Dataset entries
##########
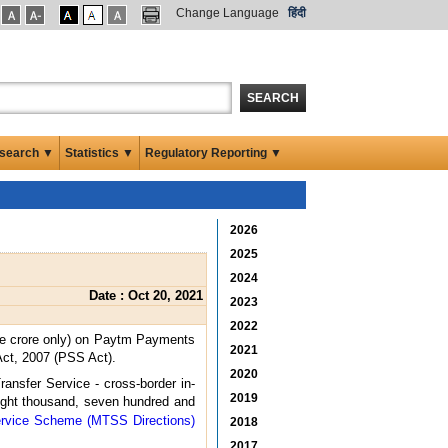
Change Language
हिंदी
SEARCH
search ▼
Statistics ▼
Regulatory Reporting ▼
2026
2025
2024
Date : Oct 20, 2021
2023
2022
ne crore only) on Paytm Payments
2021
Act, 2007 (PSS Act).
2020
nsfer Service - cross-border in-
2019
eight thousand, seven hundred and
ervice Scheme (MTSS Directions)
2018
2017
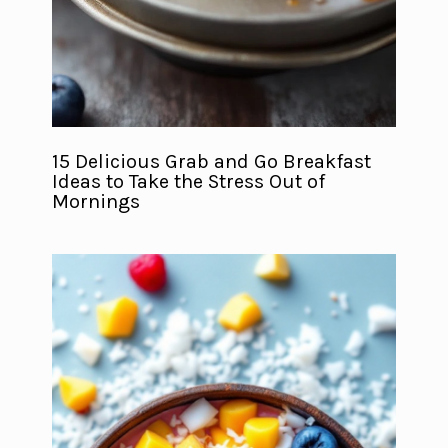
15 Delicious Grab and Go Breakfast
Ideas to Take the Stress Out of
Mornings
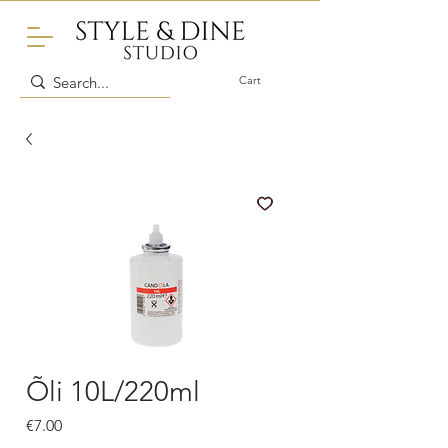
Cart
Õli 10L/220ml
Price
€7.00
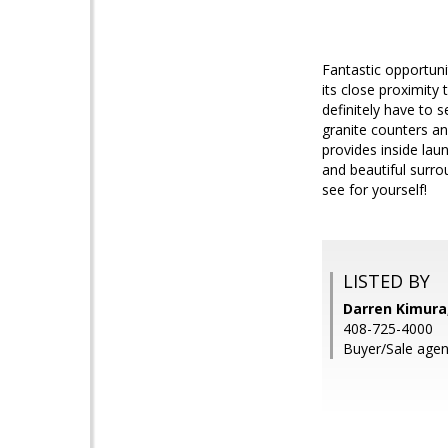
Fantastic opportuni
its close proximity
definitely have to 
granite counters an
provides inside lau
and beautiful surr
see for yourself!
LISTED BY
Darren Kimura
408-725-4000
Buyer/Sale agen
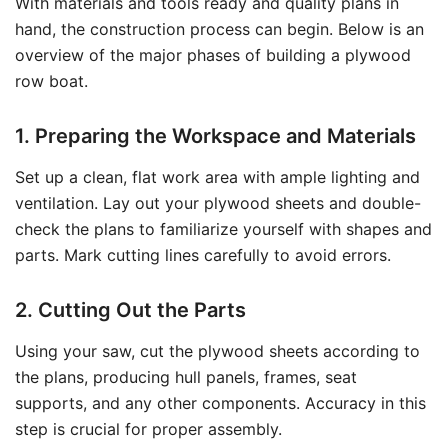
With materials and tools ready and quality plans in
hand, the construction process can begin. Below is an
overview of the major phases of building a plywood
row boat.
1. Preparing the Workspace and Materials
Set up a clean, flat work area with ample lighting and
ventilation. Lay out your plywood sheets and double-
check the plans to familiarize yourself with shapes and
parts. Mark cutting lines carefully to avoid errors.
2. Cutting Out the Parts
Using your saw, cut the plywood sheets according to
the plans, producing hull panels, frames, seat
supports, and any other components. Accuracy in this
step is crucial for proper assembly.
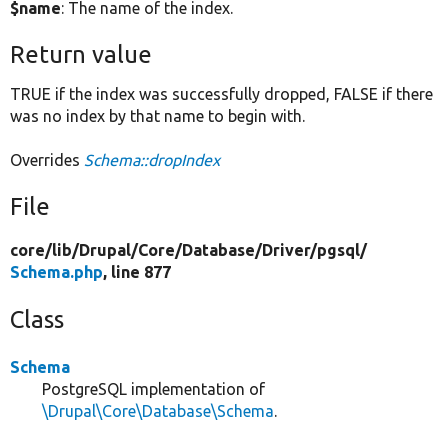
$name
: The name of the index.
Return value
TRUE if the index was successfully dropped, FALSE if there
was no index by that name to begin with.
Overrides
Schema::dropIndex
File
core/
lib/
Drupal/
Core/
Database/
Driver/
pgsql/
Schema.php
, line 877
Class
Schema
PostgreSQL implementation of
\Drupal\Core\Database\Schema
.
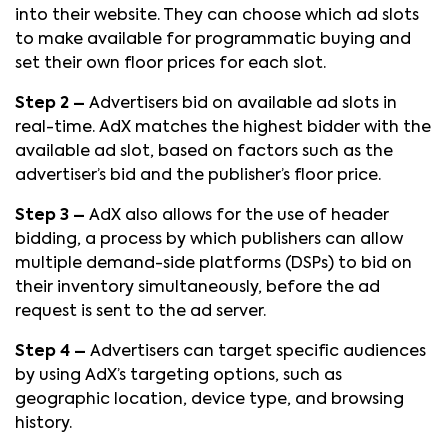
into their website. They can choose which ad slots
to make available for programmatic buying and
set their own floor prices for each slot.
Step 2 –
Advertisers bid on available ad slots in
real-time. AdX matches the highest bidder with the
available ad slot, based on factors such as the
advertiser’s bid and the publisher’s floor price.
Step 3 –
AdX also allows for the use of header
bidding, a process by which publishers can allow
multiple demand-side platforms (DSPs) to bid on
their inventory simultaneously, before the ad
request is sent to the ad server.
Step 4 –
Advertisers can target specific audiences
by using AdX’s targeting options, such as
geographic location, device type, and browsing
history.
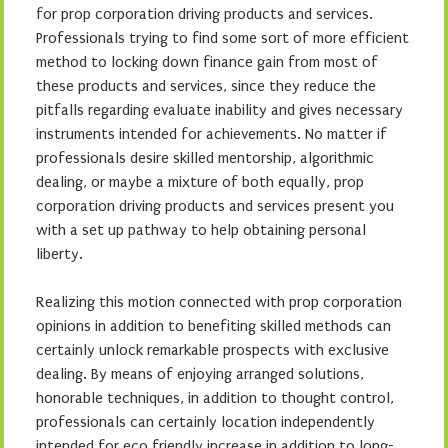
for prop corporation driving products and services.
Professionals trying to find some sort of more efficient
method to locking down finance gain from most of
these products and services, since they reduce the
pitfalls regarding evaluate inability and gives necessary
instruments intended for achievements. No matter if
professionals desire skilled mentorship, algorithmic
dealing, or maybe a mixture of both equally, prop
corporation driving products and services present you
with a set up pathway to help obtaining personal
liberty.
Realizing this motion connected with prop corporation
opinions in addition to benefiting skilled methods can
certainly unlock remarkable prospects with exclusive
dealing. By means of enjoying arranged solutions,
honorable techniques, in addition to thought control,
professionals can certainly location independently
intended for eco friendly increase in addition to long-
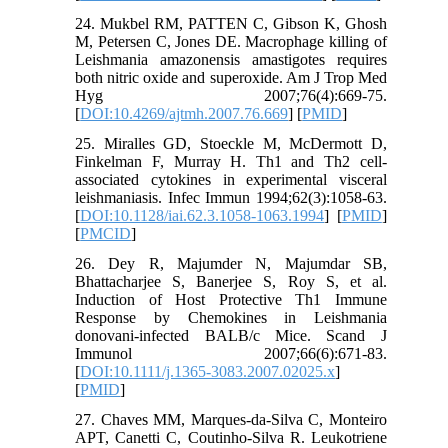
24. Mukbel RM, PATTEN C, Gibson K, Ghosh
M, Petersen C, Jones DE. Macrophage killing of
Leishmania amazonensis amastigotes requires
both nitric oxide and superoxide. Am J Trop Med
Hyg 2007;76(4):669-75.
[
DOI:10.4269/ajtmh.2007.76.669
] [
PMID
]
25. Miralles GD, Stoeckle M, McDermott D,
Finkelman F, Murray H. Th1 and Th2 cell-
associated cytokines in experimental visceral
leishmaniasis. Infec Immun 1994;62(3):1058-63.
[
DOI:10.1128/iai.62.3.1058-1063.1994
] [
PMID
]
[
PMCID
]
26. Dey R, Majumder N, Majumdar SB,
Bhattacharjee S, Banerjee S, Roy S, et al.
Induction of Host Protective Th1 Immune
Response by Chemokines in Leishmania
donovani‐infected BALB/c Mice. Scand J
Immunol 2007;66(6):671-83.
[
DOI:10.1111/j.1365-3083.2007.02025.x
]
[
PMID
]
27. Chaves MM, Marques-da-Silva C, Monteiro
APT, Canetti C, Coutinho-Silva R. Leukotriene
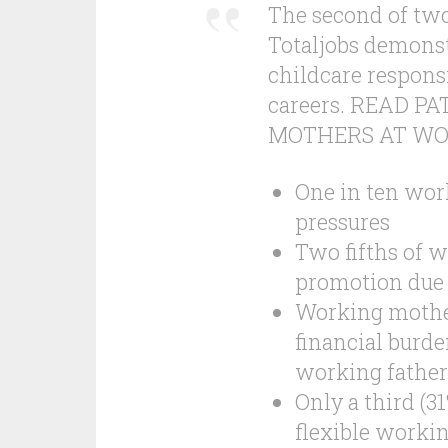
The second of two
Totaljobs demonst
childcare respons
careers. READ 
MOTHERS AT WORK
One in ten work
pressures
Two fifths of 
promotion due 
Working mothers
financial burde
working father
Only a third (3
flexible worki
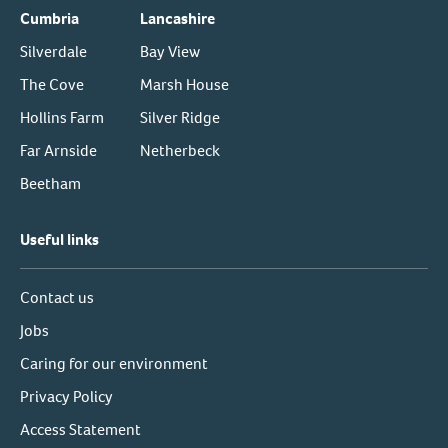
Cumbria
Lancashire
Silverdale
Bay View
The Cove
Marsh House
Hollins Farm
Silver Ridge
Far Arnside
Netherbeck
Beetham
Useful links
Contact us
Jobs
Caring for our environment
Privacy Policy
Access Statement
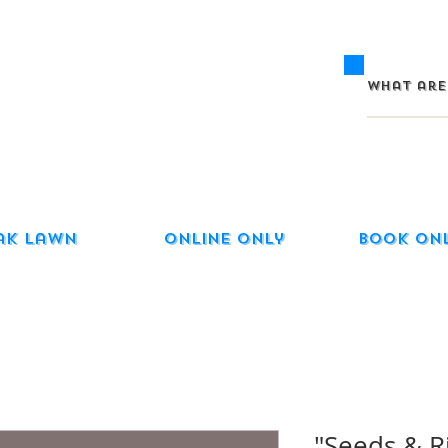
ak Lawn
Online Only
Book On
"Seeds & R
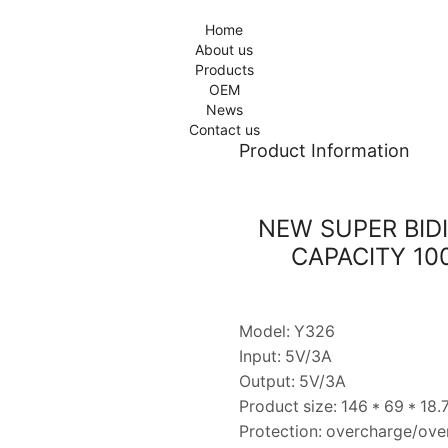
Home
About us
Products
OEM
News
Contact us
Product Information
NEW SUPER BID
CAPACITY 1
Model: Y326
Input: 5V/3A
Output: 5V/3A
Product size: 146 * 69 * 18
Protection: overcharge/over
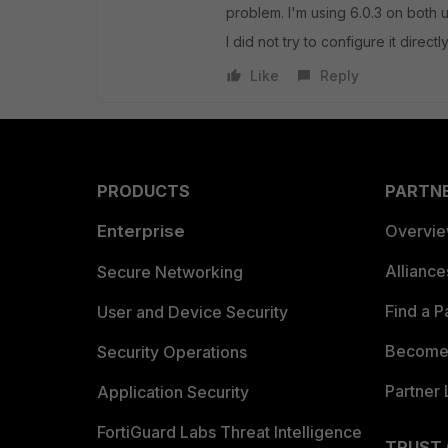
problem. I'm using 6.0.3 on both u
I did not try to configure it direct
Like
Reply
PRODUCTS
PARTN
Enterprise
Overvi
Allianc
Secure Networking
Find a P
User and Device Security
Become 
Security Operations
Partner 
Application Security
FortiGuard Labs Threat Intelligence
TRUST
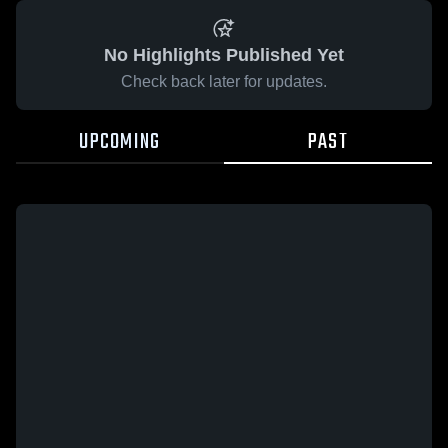
No Highlights Published Yet
Check back later for updates.
UPCOMING
PAST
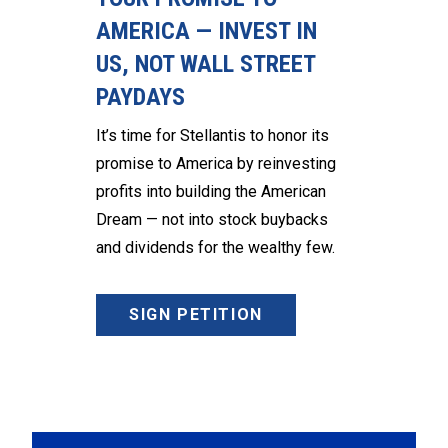
AMERICA — INVEST IN
US, NOT WALL STREET
PAYDAYS
It’s time for Stellantis to honor its
promise to America by reinvesting
profits into building the American
Dream — not into stock buybacks
and dividends for the wealthy few.
SIGN PETITION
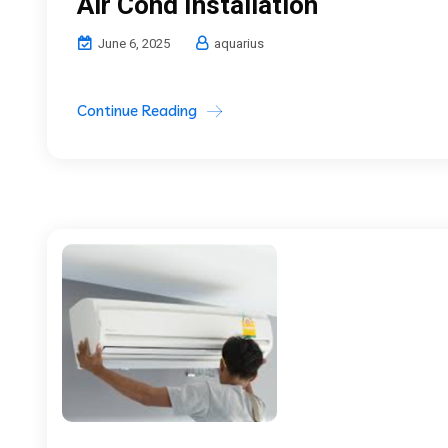
Air Cond Installation
June 6, 2025
aquarius
Continue Reading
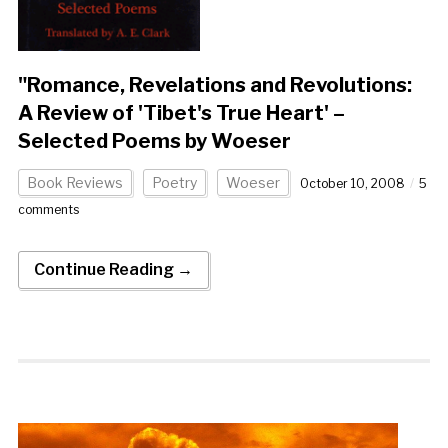
"Romance, Revelations and Revolutions:
A Review of 'Tibet's True Heart' –
Selected Poems by Woeser
Book Reviews
Poetry
Woeser
October 10, 2008
5
comments
Continue Reading →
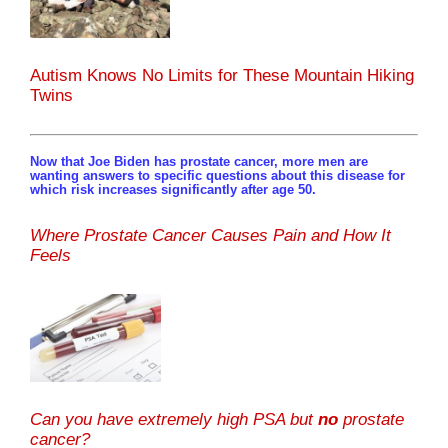
Autism Knows No Limits for These Mountain Hiking
Twins
Now that Joe Biden has prostate cancer, more men are
wanting answers to specific questions about this disease for
which risk increases significantly after age 50.
Where Prostate Cancer Causes Pain and How It
Feels
Can you have extremely high PSA but
no
prostate
cancer?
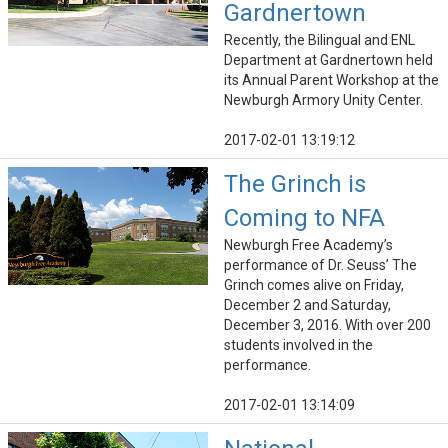
Gardnertown
Recently, the Bilingual and ENL
Department at Gardnertown held
its Annual Parent Workshop at the
Newburgh Armory Unity Center.
2017-02-01 13:19:12
The Grinch is
Coming to NFA
Newburgh Free Academy’s
performance of Dr. Seuss’ The
Grinch comes alive on Friday,
December 2 and Saturday,
December 3, 2016. With over 200
students involved in the
performance.
2017-02-01 13:14:09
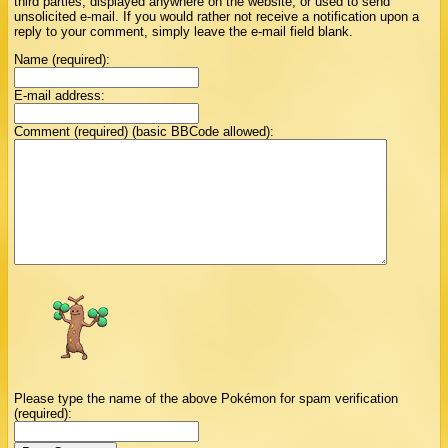
third parties, displayed anywhere on the website, or used to send
unsolicited e-mail. If you would rather not receive a notification upon a
reply to your comment, simply leave the e-mail field blank.
Name (required):
E-mail address:
Comment (required) (basic BBCode allowed):
Please type the name of the above Pokémon for spam verification
(required):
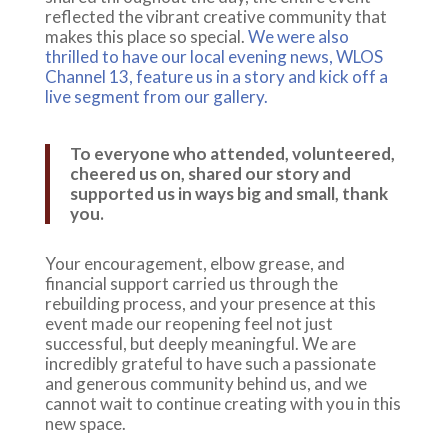
reflected the vibrant creative community that
makes this place so special.
We were also
thrilled to have our local evening news, WLOS
Channel 13, feature us in a story and kick off a
live segment from our gallery.
To everyone who attended, volunteered,
cheered us on, shared our story and
supported us in ways big and small, thank
you.
Your encouragement, elbow grease, and
financial support carried us through the
rebuilding process, and your presence at this
event made our reopening feel not just
successful, but deeply meaningful. We are
incredibly grateful to have such a passionate
and generous community behind us, and we
cannot wait to continue creating with you in this
new space.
##########
(WORK INSTRUCTION): Once you find the line with "financial support carried us through the" above, print it and every line after it up to and including the line with "cannot wait to", exactly as written and nothing else.

(RESPONSE BELOW):
financial support carried us through the
rebuilding process, and your presence at this
event made our reopening feel not just
successful, but deeply meaningful. We are
incredibly grateful to have such a passionate
and generous community behind us, and we
cannot wait to continue creating with you in this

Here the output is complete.